Files
n8nworkflows.xyz/workflows/Extract YouTube Transcripts via Google Sheets or API Webhook-8211/readme-8211.md
T
nusquama 5fc1e51d79 creation
2025-11-13 13:14:58 +01:00

23 KiB

Extract YouTube Transcripts via Google Sheets or API Webhook

https://n8nworkflows.xyz/workflows/extract-youtube-transcripts-via-google-sheets-or-api-webhook-8211

Extract YouTube Transcripts via Google Sheets or API Webhook

1. Workflow Overview

This workflow enables automated extraction of YouTube video transcripts using two distinct input methods: monitoring a Google Sheet for new YouTube URLs, and receiving direct API requests via a webhook. It leverages the YouTube Transcript API to fetch transcripts along with rich video metadata. The workflow is designed for use cases such as content creation, research, SEO analysis, accessibility improvements, and transcript database generation.

The workflow is organized into two main logical blocks:

  • 1.1 Google Sheets Automated Processing: Watches a Google Sheet named "urls" for newly added YouTube video URLs, extracts the video ID, calls the transcript API, parses the transcript text, and appends the results (video title and transcript) back to another sheet named "transcripts".

  • 1.2 Webhook Direct Processing: Exposes an HTTP POST webhook endpoint to receive a YouTube URL, extract its video ID, fetch and parse the transcript and metadata, then respond immediately with a structured JSON containing the transcript and video details.

Both blocks share similar internal logic for video ID extraction, transcript fetching, and parsing, but differ in input and output mechanisms.


2. Block-by-Block Analysis

2.1 Google Sheets Automated Processing

  • Overview:
    This block continuously monitors a specific Google Sheet for newly added YouTube URLs.

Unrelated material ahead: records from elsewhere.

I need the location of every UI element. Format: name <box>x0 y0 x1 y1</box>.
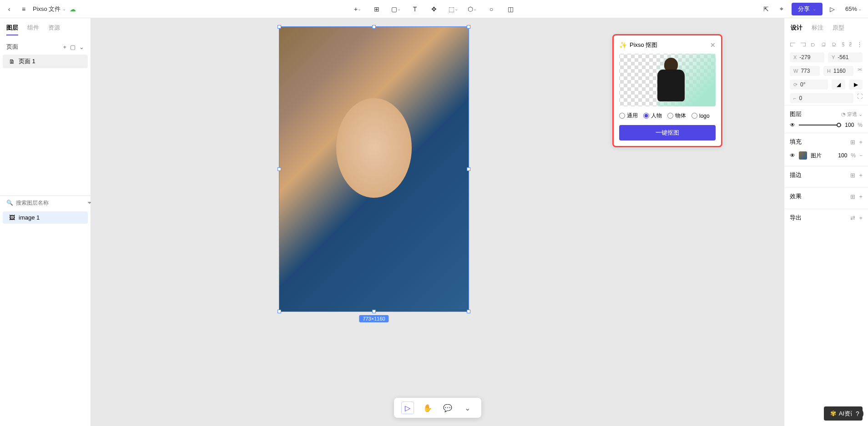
location-icon[interactable]: ⌖ <box>776 4 787 15</box>
selection-box[interactable]: 773×1160 <box>279 26 469 312</box>
flip-h-icon[interactable]: ◢ <box>832 80 845 90</box>
add-page-icon[interactable]: + <box>63 44 66 50</box>
tab-layers[interactable]: 图层 <box>6 24 18 35</box>
tab-components[interactable]: 组件 <box>27 24 39 35</box>
align-bottom-icon[interactable]: ⫓ <box>842 41 845 48</box>
tab-prototype[interactable]: 原型 <box>833 24 844 35</box>
opacity-slider[interactable] <box>799 125 841 125</box>
fill-type[interactable]: 图片 <box>811 152 822 160</box>
fill-swatch[interactable] <box>799 151 807 160</box>
zoom-level[interactable]: 65% ⌄ <box>843 5 864 12</box>
layer-item-label: image 1 <box>19 214 40 221</box>
page-item[interactable]: 🗎 页面 1 <box>3 55 88 68</box>
resize-handle-bl[interactable] <box>278 310 281 313</box>
ellipse-tool-icon[interactable]: ○ <box>486 4 497 15</box>
export-icon[interactable]: ⇱ <box>761 4 772 15</box>
corner-field[interactable]: ⌐0 <box>790 93 853 103</box>
align-center-h-icon[interactable]: ⫎ <box>800 41 806 48</box>
tab-annotate[interactable]: 标注 <box>812 24 823 35</box>
frame-tool-icon[interactable]: ⊞ <box>371 4 382 15</box>
distribute-icon[interactable]: ⫔ <box>849 41 852 48</box>
search-input[interactable] <box>16 200 84 206</box>
blend-mode-icon: ◔ <box>841 111 846 117</box>
align-top-icon[interactable]: ⫑ <box>821 41 827 48</box>
align-center-v-icon[interactable]: ⫒ <box>831 41 837 48</box>
y-field[interactable]: Y-561 <box>828 52 863 62</box>
option-logo[interactable]: logo <box>691 112 710 120</box>
style-icon[interactable]: ⊞ <box>850 172 855 179</box>
resize-handle-lm[interactable] <box>278 167 281 171</box>
corner-expand-icon[interactable]: ⛶ <box>857 93 863 103</box>
w-field[interactable]: W773 <box>790 66 820 76</box>
align-right-icon[interactable]: ⫐ <box>810 41 816 48</box>
export-section-icons: ⇄+ <box>850 215 863 221</box>
align-left-icon[interactable]: ⫍ <box>790 41 796 48</box>
preview-body <box>657 70 685 101</box>
pages-label: 页面 <box>6 43 18 51</box>
resize-handle-tl[interactable] <box>278 25 281 29</box>
crop-tool-icon[interactable]: ◫ <box>505 4 516 15</box>
move-tool-icon[interactable]: ✥ <box>429 4 439 15</box>
fill-opacity[interactable]: 100 <box>838 152 847 159</box>
option-person[interactable]: 人物 <box>643 112 662 120</box>
help-button[interactable]: ? <box>852 408 863 420</box>
add-tool-icon[interactable]: +⌄ <box>352 4 363 15</box>
add-export-icon[interactable]: + <box>859 215 863 221</box>
corner-icon: ⌐ <box>793 95 796 101</box>
x-field[interactable]: X-279 <box>790 52 824 62</box>
chevron-down-icon[interactable]: ⌄ <box>79 44 84 50</box>
resize-handle-rm[interactable] <box>467 167 470 171</box>
share-button[interactable]: 分享 ⌄ <box>792 3 823 15</box>
cutout-button[interactable]: 一键抠图 <box>619 125 716 140</box>
tab-assets[interactable]: 资源 <box>48 24 60 35</box>
slider-thumb[interactable] <box>837 123 841 127</box>
option-general[interactable]: 通用 <box>619 112 638 120</box>
rect-tool-icon[interactable]: ▢⌄ <box>390 4 401 15</box>
resize-handle-bm[interactable] <box>372 310 376 313</box>
link-dimensions-icon[interactable]: ⫘ <box>857 66 863 76</box>
hand-tool-icon[interactable]: ✋ <box>421 401 434 414</box>
style-icon[interactable]: ⊞ <box>850 139 855 145</box>
visibility-icon[interactable]: 👁 <box>790 152 795 159</box>
opacity-value[interactable]: 100 <box>845 122 854 128</box>
h-field[interactable]: H1160 <box>823 66 853 76</box>
option-object[interactable]: 物体 <box>667 112 686 120</box>
visibility-icon[interactable]: 👁 <box>790 122 795 128</box>
cutout-title: Pixso 抠图 <box>630 41 657 49</box>
add-effect-icon[interactable]: + <box>859 193 863 200</box>
style-icon[interactable]: ⊞ <box>850 193 855 200</box>
export-settings-icon[interactable]: ⇄ <box>850 215 855 221</box>
cloud-sync-icon[interactable]: ☁ <box>70 5 76 13</box>
menu-icon[interactable]: ≡ <box>18 4 29 15</box>
canvas[interactable]: 773×1160 ✨ Pixso 抠图 ✕ 通用 人物 物体 <box>91 18 784 426</box>
close-icon[interactable]: ✕ <box>710 41 716 49</box>
play-icon[interactable]: ▷ <box>827 4 838 15</box>
text-tool-icon[interactable]: T <box>409 4 420 15</box>
comment-tool-icon[interactable]: 💬 <box>441 401 454 414</box>
component-tool-icon[interactable]: ⬚⌄ <box>448 4 459 15</box>
resize-handle-tr[interactable] <box>467 25 470 29</box>
more-tools-icon[interactable]: ⌄ <box>461 401 474 414</box>
layer-section: 图层 ◔ 穿透 ⌄ 👁 100 % <box>784 105 868 133</box>
effects-section: 效果 ⊞+ <box>784 187 868 209</box>
resize-handle-br[interactable] <box>467 310 470 313</box>
tab-design[interactable]: 设计 <box>791 24 802 35</box>
file-name[interactable]: Pixso 文件 ⌄ <box>33 5 66 13</box>
resize-handle-tm[interactable] <box>372 25 376 29</box>
more-align-icon[interactable]: ⋮ <box>857 41 863 48</box>
page-folder-icon[interactable]: ▢ <box>70 44 76 50</box>
remove-fill-icon[interactable]: − <box>859 152 863 159</box>
percent-label: % <box>851 152 856 159</box>
pointer-tool-icon[interactable]: ▷ <box>401 401 414 414</box>
rotation-field[interactable]: ⟳0° <box>790 80 828 90</box>
add-stroke-icon[interactable]: + <box>859 172 863 179</box>
flip-v-icon[interactable]: ▶ <box>849 80 863 90</box>
add-fill-icon[interactable]: + <box>859 139 863 145</box>
boolean-tool-icon[interactable]: ⬡⌄ <box>467 4 478 15</box>
export-section-header: 导出 ⇄+ <box>790 214 863 222</box>
layer-item[interactable]: 🖼 image 1 <box>3 211 88 224</box>
topbar-right: ⇱ ⌖ 分享 ⌄ ▷ 65% ⌄ <box>761 3 864 15</box>
back-icon[interactable]: ‹ <box>4 4 15 15</box>
blend-mode[interactable]: ◔ 穿透 ⌄ <box>841 111 863 118</box>
layers-section: 🔍 ⏷ ⇅ 🖼 image 1 <box>0 195 91 226</box>
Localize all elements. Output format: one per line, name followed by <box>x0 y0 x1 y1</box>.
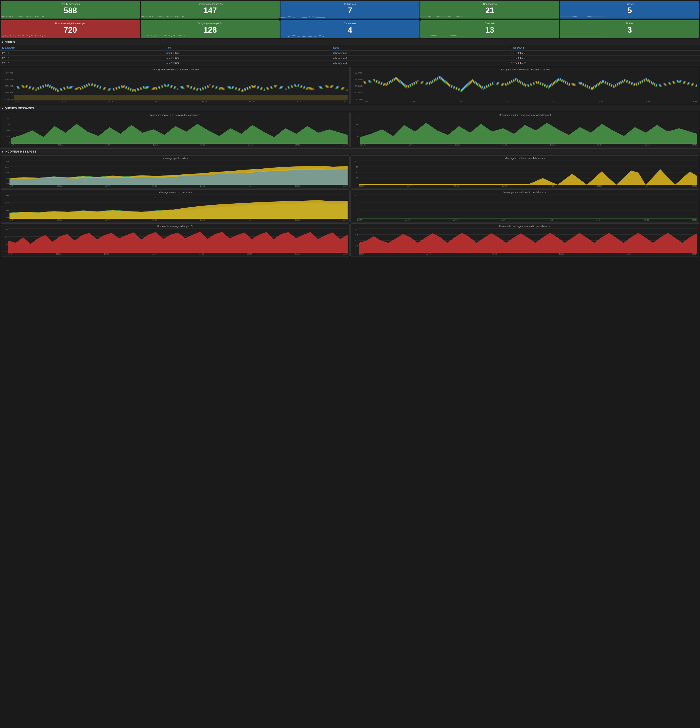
disk-x-axis: 15:04 15:06 15:08 15:10 15:12 15:14 15:1… <box>352 100 697 103</box>
table-cell: rmq1:15692 <box>164 56 331 61</box>
queues-value: 5 <box>562 6 697 15</box>
ready-messages-card: Ready messages 588 <box>1 1 140 19</box>
col-host: Host <box>164 45 331 51</box>
incoming-chevron-icon: ▾ <box>2 150 3 153</box>
resource-charts-row: Memory available before publishers block… <box>0 66 700 104</box>
svg-marker-42 <box>10 200 348 219</box>
memory-y-axis: 667.6 MiB 619.9 MiB 572.2 MiB 524.5 MiB … <box>3 72 14 100</box>
disk-chart-title: Disk space available before publishers b… <box>352 68 697 71</box>
ready-queue-svg <box>11 117 348 144</box>
svg-marker-52 <box>9 232 348 253</box>
svg-marker-22 <box>360 123 697 144</box>
memory-chart-title: Memory available before publishers block… <box>3 68 348 71</box>
returned-area <box>359 228 697 253</box>
pending-queue-chart: Messages pending consumer acknowledgemen… <box>351 112 699 147</box>
confirmed-chart-title: Messages confirmed to publishers / s <box>352 157 697 160</box>
pending-queue-svg <box>360 117 697 144</box>
col-node: Node <box>331 45 508 51</box>
memory-chart: Memory available before publishers block… <box>1 66 349 104</box>
memory-x-axis: 15:04 15:06 15:08 15:10 15:12 15:14 15:1… <box>3 100 348 103</box>
table-cell: 3.9.0-alpha.53 <box>508 56 700 61</box>
nodes-table-container: Erlang/OTP Host Node RabbitMQ ▲ 22.1.3rm… <box>0 45 700 66</box>
svg-marker-16 <box>11 124 348 144</box>
nodes-count-label: Nodes <box>562 22 697 25</box>
confirmed-area <box>359 160 697 185</box>
nodes-section-title: NODES <box>4 40 15 44</box>
unacked-messages-card: Unacknowledged messages 720 <box>1 20 140 38</box>
ready-queue-chart: Messages ready to be delivered to consum… <box>1 112 349 147</box>
unacked-messages-value: 720 <box>3 26 138 35</box>
queued-section-title: QUEUED MESSAGES <box>4 107 34 110</box>
routed-area <box>10 195 348 219</box>
publishers-value: 7 <box>283 6 417 15</box>
published-area <box>10 160 348 185</box>
queues-sparkline <box>560 14 604 19</box>
connections-sparkline <box>420 14 465 19</box>
routed-chart: Messages routed to queues / s 200 150 10… <box>1 189 349 222</box>
outgoing-messages-label: Outgoing messages / s <box>143 22 278 25</box>
disk-y-axis: 39.4 GiB 39.4 GiB 39.3 GiB 39.3 GiB 39.2… <box>352 72 364 100</box>
connections-card: Connections 21 <box>420 1 559 19</box>
confirmed-svg <box>359 160 697 185</box>
channels-card: Channels 13 <box>420 20 559 38</box>
unconfirmed-y-axis: 1 0 <box>352 195 357 219</box>
returned-chart-title: Unroutable messages returned to publishe… <box>352 225 697 228</box>
incoming-messages-value: 147 <box>143 6 278 15</box>
nodes-sparkline <box>560 33 604 38</box>
routed-svg <box>10 195 348 219</box>
returned-x-axis: 15:04 15:06 15:08 15:10 15:12 15:14 <box>352 253 697 255</box>
memory-chart-area <box>14 72 348 100</box>
returned-y-axis: 10.0 7.5 5.0 2.5 0 <box>352 228 359 253</box>
table-row: 22.1.3rmq0:15692rabbit@rmq03.9.0-alpha.5… <box>0 51 700 56</box>
dropped-area <box>9 228 348 253</box>
dropped-svg <box>9 228 348 253</box>
nodes-chevron-icon: ▾ <box>2 40 3 44</box>
channels-label: Channels <box>423 22 557 25</box>
publishers-label: Publishers <box>283 3 417 5</box>
pending-queue-x-axis: 15:04 15:06 15:08 15:10 15:12 15:14 15:1… <box>352 144 697 146</box>
ready-queue-area <box>11 117 348 144</box>
table-cell: 22.1.3 <box>0 56 164 61</box>
stats-row-1: Ready messages 588 Incoming messages / s… <box>0 0 700 19</box>
outgoing-messages-card: Outgoing messages / s 128 <box>141 20 280 38</box>
table-row: 22.1.3rmq2:15692rabbit@rmq23.9.0-alpha.5… <box>0 61 700 66</box>
unconfirmed-x-axis: 15:04 15:06 15:08 15:10 15:12 15:14 15:1… <box>352 219 697 221</box>
incoming-section-title: INCOMING MESSAGES <box>4 150 36 153</box>
incoming-section-header[interactable]: ▾ INCOMING MESSAGES <box>0 148 700 155</box>
nodes-section-header[interactable]: ▾ NODES <box>0 39 700 45</box>
dropped-y-axis: 20 15 10 5 <box>3 228 9 253</box>
outgoing-messages-value: 128 <box>143 26 278 35</box>
dropped-chart: Unroutable messages dropped / s 20 15 10… <box>1 223 349 257</box>
queued-charts-row: Messages ready to be delivered to consum… <box>0 111 700 148</box>
incoming-charts-row3: Unroutable messages dropped / s 20 15 10… <box>0 222 700 257</box>
connections-label: Connections <box>423 3 557 5</box>
disk-chart: Disk space available before publishers b… <box>351 66 699 104</box>
queued-section-header[interactable]: ▾ QUEUED MESSAGES <box>0 105 700 111</box>
unconfirmed-area <box>357 195 697 219</box>
published-chart-title: Messages published / s <box>3 157 348 160</box>
routed-y-axis: 200 150 100 50 <box>3 195 10 219</box>
nodes-count-value: 3 <box>562 26 697 35</box>
publishers-card: Publishers 7 <box>280 1 420 19</box>
nodes-table: Erlang/OTP Host Node RabbitMQ ▲ 22.1.3rm… <box>0 45 700 66</box>
col-rabbitmq: RabbitMQ ▲ <box>508 45 700 51</box>
table-cell: 3.9.0-alpha.53 <box>508 61 700 66</box>
incoming-messages-label: Incoming messages / s <box>143 3 278 5</box>
ready-messages-label: Ready messages <box>3 3 138 5</box>
unacked-messages-label: Unacknowledged messages <box>3 22 138 25</box>
published-x-axis: 15:04 15:06 15:08 15:10 15:12 15:14 15:1… <box>3 185 348 187</box>
dropped-chart-title: Unroutable messages dropped / s <box>3 225 348 228</box>
ready-queue-title: Messages ready to be delivered to consum… <box>3 114 348 116</box>
table-cell: rabbit@rmq1 <box>331 56 508 61</box>
table-row: 22.1.3rmq1:15692rabbit@rmq13.9.0-alpha.5… <box>0 56 700 61</box>
confirmed-x-axis: 15:04 15:06 15:08 15:10 15:12 15:14 15:1… <box>352 185 697 187</box>
dropped-x-axis: 15:04 15:06 15:08 15:10 15:12 15:14 15:1… <box>3 253 348 255</box>
queues-card: Queues 5 <box>560 1 699 19</box>
returned-svg <box>359 228 697 253</box>
queues-label: Queues <box>562 3 697 5</box>
pending-queue-title: Messages pending consumer acknowledgemen… <box>352 114 697 116</box>
nodes-table-header-row: Erlang/OTP Host Node RabbitMQ ▲ <box>0 45 700 51</box>
incoming-charts-row1: Messages published / s 250 200 150 100 5… <box>0 155 700 189</box>
ready-queue-y-axis: 1 K 750 500 250 0 <box>3 117 11 144</box>
svg-rect-5 <box>14 95 348 100</box>
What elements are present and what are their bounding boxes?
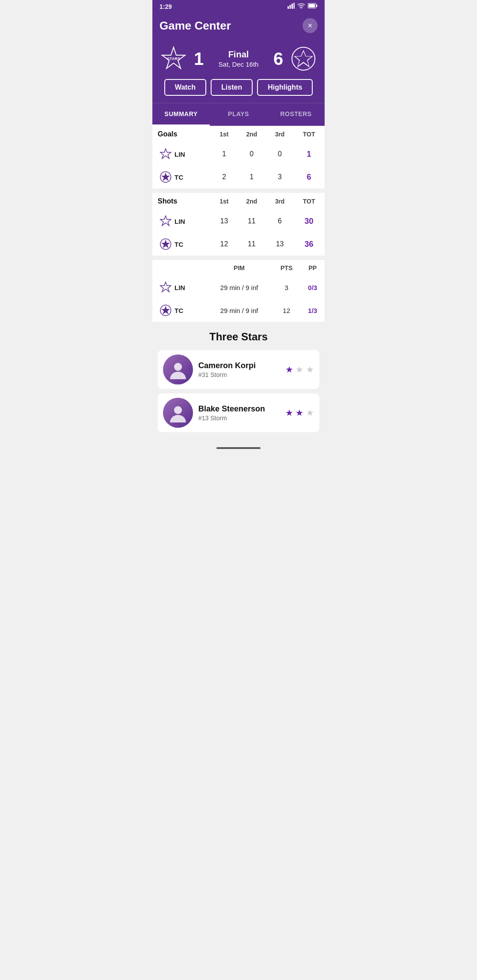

When a new URL is detected, the workflow extracts the video ID, calls the YouTube Transcript API, parses the returned transcript, and appends the transcript and video title back to another sheet for record-keeping.

  • Nodes Involved:

    • Monitor Google Sheet for URLs
    • Extract YouTube Video ID (Sheets)
    • Fetch Video Transcript Data (Sheets)
    • Parse Transcript Text (Sheets)
    • Save Transcript to Sheet
    • Sheets Workflow Note (sticky note)
    • Main Template Explanation (sticky note)
  • Node Details:

    1. Monitor Google Sheet for URLs

      • Type: Google Sheets Trigger
      • Role: Watches the "urls" sheet for new rows added every minute.
      • Configuration:
        • Event: rowAdded
        • Poll interval: every minute
        • Document & Sheet IDs must be set by user (Google Sheets OAuth2 credentials required).
      • Input: None (trigger node)
      • Output: JSON containing new row data, including the "url" field.
      • Edge cases:
        • API quota limits or auth token expiry could cause trigger failure.
        • Missing or malformed URLs in the sheet rows.
    2. Extract YouTube Video ID (Sheets)

      • Type: Code node (JavaScript)
      • Role: Parses various YouTube URL formats (youtube.com, youtu.be, embed) to extract the video ID.
      • Key code: Regex matching v=, youtu.be/, or embed/ followed by the video ID string.
      • Input: JSON with url field from previous node.
      • Output: JSON with url, extracted videoId, and a success boolean indicating extraction success.
      • Edge cases:
        • Invalid or missing URL returns videoId=null and success=false.
        • Regex may fail with uncommon URL formats or URL parameters.
    3. Fetch Video Transcript Data (Sheets)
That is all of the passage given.